(Beginning of Data in this exercise)

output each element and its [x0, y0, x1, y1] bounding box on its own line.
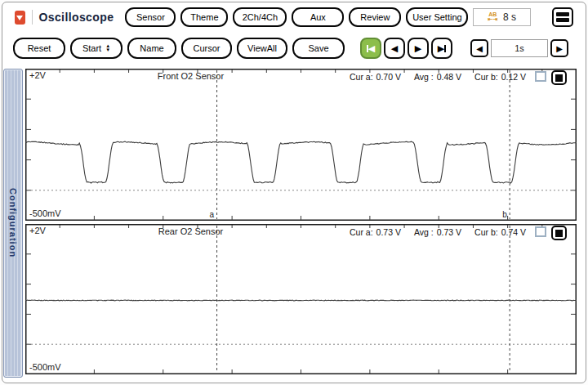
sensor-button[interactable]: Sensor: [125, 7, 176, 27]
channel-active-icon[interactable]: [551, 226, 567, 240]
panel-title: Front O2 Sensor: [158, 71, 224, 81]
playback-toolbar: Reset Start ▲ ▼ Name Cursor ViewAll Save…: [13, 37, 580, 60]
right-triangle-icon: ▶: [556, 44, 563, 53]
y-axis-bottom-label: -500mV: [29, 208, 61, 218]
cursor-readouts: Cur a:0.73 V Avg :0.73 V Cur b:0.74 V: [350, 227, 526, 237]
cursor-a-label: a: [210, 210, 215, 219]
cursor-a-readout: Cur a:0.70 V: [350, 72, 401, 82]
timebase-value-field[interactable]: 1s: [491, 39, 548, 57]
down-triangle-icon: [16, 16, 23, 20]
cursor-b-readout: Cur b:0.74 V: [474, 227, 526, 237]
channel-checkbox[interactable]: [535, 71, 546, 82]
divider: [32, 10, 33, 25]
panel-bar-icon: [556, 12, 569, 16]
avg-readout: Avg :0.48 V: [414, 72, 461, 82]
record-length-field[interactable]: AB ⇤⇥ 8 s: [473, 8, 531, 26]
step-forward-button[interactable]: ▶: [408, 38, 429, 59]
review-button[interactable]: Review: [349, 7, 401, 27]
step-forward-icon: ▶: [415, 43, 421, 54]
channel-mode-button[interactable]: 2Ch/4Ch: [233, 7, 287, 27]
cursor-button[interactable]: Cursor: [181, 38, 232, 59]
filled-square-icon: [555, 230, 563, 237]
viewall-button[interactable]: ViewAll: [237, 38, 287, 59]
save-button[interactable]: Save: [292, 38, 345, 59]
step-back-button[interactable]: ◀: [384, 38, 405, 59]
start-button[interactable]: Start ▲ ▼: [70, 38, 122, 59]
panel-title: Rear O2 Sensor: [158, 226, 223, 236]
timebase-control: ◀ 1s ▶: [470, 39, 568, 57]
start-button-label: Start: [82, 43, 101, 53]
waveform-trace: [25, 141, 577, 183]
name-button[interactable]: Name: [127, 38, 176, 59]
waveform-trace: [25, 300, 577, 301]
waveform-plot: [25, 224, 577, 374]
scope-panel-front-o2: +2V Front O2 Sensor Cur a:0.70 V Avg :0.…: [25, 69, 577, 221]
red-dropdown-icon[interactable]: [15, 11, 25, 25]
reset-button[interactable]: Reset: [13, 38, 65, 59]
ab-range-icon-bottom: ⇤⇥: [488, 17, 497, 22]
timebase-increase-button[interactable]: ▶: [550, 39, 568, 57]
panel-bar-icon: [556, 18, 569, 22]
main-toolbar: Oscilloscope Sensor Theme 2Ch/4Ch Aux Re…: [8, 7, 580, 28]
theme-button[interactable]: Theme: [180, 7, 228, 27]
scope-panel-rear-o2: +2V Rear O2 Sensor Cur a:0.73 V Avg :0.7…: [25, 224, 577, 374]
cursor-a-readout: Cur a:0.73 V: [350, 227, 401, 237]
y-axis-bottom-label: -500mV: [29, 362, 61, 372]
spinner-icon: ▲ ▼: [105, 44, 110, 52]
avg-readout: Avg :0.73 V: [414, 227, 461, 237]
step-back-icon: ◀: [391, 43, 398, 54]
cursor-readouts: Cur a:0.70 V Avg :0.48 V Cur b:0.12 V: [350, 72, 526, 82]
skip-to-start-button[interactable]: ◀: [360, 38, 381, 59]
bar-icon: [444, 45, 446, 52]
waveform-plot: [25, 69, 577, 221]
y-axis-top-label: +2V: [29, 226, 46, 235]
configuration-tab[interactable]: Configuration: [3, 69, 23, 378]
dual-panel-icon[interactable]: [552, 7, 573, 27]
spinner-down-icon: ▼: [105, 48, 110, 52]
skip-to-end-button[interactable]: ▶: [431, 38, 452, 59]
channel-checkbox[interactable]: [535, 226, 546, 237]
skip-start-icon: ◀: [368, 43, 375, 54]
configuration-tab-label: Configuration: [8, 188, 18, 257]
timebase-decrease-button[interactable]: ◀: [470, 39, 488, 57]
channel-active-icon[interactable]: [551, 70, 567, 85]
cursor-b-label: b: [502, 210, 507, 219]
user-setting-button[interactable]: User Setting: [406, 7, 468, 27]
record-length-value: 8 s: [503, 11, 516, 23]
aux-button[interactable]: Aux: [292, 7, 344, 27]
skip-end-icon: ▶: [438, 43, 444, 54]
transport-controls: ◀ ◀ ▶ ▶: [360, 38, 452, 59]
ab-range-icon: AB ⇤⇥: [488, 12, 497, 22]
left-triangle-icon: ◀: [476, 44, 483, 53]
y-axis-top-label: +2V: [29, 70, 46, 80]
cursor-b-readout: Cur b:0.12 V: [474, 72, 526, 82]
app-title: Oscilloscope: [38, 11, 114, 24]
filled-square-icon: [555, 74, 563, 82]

(End of Data in this exercise)
(Beginning of Data in this exercise)

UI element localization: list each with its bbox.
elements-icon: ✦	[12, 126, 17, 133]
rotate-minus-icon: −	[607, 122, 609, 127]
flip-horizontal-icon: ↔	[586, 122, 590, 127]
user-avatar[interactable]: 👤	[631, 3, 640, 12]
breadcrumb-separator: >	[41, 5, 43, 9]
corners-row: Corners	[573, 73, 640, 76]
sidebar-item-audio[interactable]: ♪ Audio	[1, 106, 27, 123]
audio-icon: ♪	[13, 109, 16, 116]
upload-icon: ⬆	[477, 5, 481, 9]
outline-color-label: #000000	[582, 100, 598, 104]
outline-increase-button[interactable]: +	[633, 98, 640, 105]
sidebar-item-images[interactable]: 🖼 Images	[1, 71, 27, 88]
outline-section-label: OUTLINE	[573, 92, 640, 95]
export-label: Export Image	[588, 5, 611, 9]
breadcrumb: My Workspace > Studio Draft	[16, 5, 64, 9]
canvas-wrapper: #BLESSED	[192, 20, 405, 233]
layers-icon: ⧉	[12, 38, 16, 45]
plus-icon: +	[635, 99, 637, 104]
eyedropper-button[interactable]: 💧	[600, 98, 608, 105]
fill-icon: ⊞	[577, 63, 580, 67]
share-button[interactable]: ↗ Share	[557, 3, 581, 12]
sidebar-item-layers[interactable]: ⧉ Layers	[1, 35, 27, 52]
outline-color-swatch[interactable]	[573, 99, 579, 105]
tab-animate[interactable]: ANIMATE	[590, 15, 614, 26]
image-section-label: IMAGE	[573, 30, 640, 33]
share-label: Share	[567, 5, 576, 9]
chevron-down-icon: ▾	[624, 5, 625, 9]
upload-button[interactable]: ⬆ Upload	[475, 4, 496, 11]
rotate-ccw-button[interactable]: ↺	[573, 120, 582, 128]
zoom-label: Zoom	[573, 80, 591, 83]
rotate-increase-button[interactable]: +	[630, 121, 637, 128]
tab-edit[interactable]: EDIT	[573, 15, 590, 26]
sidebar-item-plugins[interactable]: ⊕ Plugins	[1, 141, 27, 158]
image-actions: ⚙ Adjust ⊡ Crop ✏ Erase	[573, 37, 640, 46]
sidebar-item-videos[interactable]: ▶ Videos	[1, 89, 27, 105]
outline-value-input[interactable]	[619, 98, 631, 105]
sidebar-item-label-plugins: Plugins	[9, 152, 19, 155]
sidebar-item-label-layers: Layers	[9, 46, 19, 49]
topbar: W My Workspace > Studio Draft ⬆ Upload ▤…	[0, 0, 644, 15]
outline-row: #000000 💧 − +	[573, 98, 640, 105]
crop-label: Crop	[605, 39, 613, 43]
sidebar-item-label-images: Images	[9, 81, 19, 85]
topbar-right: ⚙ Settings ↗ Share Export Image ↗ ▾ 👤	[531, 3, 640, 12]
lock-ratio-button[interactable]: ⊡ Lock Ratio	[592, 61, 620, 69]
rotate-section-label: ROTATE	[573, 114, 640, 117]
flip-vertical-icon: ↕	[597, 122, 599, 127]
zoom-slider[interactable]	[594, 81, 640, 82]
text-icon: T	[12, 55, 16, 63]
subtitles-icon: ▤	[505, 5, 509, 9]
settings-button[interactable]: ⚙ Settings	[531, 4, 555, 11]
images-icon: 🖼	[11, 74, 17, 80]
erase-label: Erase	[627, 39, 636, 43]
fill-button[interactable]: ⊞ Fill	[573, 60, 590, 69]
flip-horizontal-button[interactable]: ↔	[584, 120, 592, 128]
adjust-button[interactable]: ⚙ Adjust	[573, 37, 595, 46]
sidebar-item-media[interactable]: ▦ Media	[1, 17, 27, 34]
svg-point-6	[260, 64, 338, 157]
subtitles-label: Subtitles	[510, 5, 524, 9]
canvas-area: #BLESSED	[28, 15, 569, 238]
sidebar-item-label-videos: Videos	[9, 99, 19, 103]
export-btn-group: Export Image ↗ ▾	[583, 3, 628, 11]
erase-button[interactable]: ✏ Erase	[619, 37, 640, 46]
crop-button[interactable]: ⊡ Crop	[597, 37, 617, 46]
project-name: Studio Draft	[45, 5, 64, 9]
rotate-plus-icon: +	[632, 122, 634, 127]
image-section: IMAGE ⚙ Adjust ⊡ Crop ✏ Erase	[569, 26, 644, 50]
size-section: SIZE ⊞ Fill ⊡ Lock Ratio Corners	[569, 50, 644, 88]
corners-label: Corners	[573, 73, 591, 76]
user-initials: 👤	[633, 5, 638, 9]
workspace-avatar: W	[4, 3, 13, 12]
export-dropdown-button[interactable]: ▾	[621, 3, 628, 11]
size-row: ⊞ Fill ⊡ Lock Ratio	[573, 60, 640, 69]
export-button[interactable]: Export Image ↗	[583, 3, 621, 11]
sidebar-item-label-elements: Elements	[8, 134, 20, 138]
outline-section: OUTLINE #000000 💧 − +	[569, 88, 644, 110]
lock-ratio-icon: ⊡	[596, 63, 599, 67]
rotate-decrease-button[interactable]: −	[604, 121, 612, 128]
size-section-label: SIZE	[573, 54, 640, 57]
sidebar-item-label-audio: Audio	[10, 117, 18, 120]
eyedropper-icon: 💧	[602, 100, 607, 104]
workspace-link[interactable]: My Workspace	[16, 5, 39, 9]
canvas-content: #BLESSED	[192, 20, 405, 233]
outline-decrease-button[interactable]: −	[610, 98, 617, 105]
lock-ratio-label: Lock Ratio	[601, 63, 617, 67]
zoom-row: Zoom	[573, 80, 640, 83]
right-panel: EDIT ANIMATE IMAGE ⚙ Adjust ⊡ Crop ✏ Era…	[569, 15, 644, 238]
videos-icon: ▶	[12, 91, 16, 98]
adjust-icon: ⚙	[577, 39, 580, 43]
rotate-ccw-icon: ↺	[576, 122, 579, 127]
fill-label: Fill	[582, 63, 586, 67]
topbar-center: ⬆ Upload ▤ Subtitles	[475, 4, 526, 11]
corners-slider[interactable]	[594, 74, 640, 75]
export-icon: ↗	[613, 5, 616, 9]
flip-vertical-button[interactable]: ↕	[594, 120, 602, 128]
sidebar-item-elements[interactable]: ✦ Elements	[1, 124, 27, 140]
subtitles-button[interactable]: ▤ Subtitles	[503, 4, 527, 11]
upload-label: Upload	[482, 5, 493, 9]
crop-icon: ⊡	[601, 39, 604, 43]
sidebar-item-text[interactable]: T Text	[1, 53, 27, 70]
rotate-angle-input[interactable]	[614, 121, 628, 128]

(End of Data in this exercise)
(Beginning of Data in this exercise)

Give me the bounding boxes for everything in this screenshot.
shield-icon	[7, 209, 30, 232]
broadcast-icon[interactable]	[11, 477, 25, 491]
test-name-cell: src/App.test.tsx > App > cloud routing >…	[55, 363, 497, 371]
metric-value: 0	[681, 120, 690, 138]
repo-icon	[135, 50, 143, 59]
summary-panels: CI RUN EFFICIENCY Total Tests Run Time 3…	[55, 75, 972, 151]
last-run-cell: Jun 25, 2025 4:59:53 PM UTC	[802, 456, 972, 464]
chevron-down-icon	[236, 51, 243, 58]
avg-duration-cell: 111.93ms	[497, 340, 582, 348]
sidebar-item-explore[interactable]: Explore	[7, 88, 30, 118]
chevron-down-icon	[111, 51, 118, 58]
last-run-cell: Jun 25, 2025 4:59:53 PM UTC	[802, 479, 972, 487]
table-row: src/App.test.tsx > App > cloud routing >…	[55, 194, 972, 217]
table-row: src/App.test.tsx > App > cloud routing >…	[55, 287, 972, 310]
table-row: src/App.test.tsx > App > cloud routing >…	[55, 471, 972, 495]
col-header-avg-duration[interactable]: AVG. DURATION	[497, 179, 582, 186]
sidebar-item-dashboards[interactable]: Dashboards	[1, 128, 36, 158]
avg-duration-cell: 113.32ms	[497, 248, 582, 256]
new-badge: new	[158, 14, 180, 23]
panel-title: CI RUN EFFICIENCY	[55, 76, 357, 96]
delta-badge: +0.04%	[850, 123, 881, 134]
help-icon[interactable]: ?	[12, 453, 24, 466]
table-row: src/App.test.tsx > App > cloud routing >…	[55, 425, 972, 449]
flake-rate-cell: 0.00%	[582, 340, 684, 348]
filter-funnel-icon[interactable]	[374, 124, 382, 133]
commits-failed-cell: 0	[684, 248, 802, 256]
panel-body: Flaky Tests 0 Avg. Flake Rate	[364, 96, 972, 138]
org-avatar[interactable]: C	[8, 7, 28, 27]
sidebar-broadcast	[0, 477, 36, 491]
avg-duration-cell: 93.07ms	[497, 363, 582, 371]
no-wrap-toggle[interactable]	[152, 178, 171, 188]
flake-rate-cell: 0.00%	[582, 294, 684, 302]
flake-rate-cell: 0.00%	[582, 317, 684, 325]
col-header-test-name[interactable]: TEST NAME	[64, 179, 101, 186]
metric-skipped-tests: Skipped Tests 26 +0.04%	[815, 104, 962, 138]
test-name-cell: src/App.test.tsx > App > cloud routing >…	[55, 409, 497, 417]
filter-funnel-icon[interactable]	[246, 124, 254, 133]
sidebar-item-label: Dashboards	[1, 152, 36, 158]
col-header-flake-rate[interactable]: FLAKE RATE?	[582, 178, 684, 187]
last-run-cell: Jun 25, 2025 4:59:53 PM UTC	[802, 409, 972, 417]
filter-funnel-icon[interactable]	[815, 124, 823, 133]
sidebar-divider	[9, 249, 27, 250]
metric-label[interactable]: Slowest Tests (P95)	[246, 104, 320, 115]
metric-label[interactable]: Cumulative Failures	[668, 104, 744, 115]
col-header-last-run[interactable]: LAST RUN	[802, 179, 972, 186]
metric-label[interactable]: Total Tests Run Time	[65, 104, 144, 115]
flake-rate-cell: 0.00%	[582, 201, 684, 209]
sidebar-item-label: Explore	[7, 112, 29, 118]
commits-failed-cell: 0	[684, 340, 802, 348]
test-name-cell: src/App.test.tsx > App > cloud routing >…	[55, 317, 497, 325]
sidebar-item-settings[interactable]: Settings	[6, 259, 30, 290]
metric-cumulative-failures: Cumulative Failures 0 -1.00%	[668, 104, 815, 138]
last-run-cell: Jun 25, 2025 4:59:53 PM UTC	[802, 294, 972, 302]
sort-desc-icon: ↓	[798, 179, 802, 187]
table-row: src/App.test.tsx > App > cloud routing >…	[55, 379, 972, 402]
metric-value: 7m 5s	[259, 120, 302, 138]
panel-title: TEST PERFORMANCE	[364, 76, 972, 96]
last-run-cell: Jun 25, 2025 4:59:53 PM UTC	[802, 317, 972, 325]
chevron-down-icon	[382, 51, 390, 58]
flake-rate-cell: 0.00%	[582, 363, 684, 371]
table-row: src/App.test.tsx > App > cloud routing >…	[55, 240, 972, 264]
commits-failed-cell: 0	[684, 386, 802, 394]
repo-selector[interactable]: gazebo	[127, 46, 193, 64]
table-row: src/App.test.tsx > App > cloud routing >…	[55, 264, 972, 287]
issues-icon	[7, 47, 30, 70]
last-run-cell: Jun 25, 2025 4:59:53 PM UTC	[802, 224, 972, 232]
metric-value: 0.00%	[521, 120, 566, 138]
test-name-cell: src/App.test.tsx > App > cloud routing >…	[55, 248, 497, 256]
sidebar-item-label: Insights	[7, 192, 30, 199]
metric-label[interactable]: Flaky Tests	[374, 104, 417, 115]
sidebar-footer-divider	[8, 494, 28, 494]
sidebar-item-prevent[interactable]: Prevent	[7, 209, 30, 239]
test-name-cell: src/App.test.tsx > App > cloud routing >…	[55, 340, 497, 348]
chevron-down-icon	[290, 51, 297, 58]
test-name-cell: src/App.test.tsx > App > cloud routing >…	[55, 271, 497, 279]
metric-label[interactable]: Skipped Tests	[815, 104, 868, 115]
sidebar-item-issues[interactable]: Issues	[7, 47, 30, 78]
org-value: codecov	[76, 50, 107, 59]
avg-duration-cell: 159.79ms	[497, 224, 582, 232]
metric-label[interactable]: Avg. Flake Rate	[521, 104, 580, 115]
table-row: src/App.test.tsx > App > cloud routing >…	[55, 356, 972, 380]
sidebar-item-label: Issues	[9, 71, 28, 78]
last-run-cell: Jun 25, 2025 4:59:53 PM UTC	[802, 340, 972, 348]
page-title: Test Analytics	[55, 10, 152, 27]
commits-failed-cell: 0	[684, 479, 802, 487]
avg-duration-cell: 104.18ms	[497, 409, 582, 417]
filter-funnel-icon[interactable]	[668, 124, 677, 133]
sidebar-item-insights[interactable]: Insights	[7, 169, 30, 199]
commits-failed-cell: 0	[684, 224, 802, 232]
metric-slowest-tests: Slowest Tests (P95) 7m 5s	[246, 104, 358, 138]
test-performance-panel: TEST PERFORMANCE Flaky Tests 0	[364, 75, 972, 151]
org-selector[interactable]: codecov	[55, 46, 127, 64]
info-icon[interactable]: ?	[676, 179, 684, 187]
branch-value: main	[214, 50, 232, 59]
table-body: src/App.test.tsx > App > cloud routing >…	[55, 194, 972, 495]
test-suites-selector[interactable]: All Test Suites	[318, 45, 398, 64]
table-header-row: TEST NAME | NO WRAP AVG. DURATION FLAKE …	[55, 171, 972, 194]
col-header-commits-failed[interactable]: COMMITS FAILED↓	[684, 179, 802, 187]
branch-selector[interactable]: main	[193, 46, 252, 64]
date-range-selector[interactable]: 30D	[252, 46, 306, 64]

(End of Data in this exercise)

_Assigned task_.
Wherever the string "EFFICIENCY" occurs in the records, copy the line it is in.

_Response area_.
summary-panels: CI RUN EFFICIENCY Total Tests Run Time 3…	[55, 75, 972, 151]
panel-title: CI RUN EFFICIENCY	[55, 76, 357, 96]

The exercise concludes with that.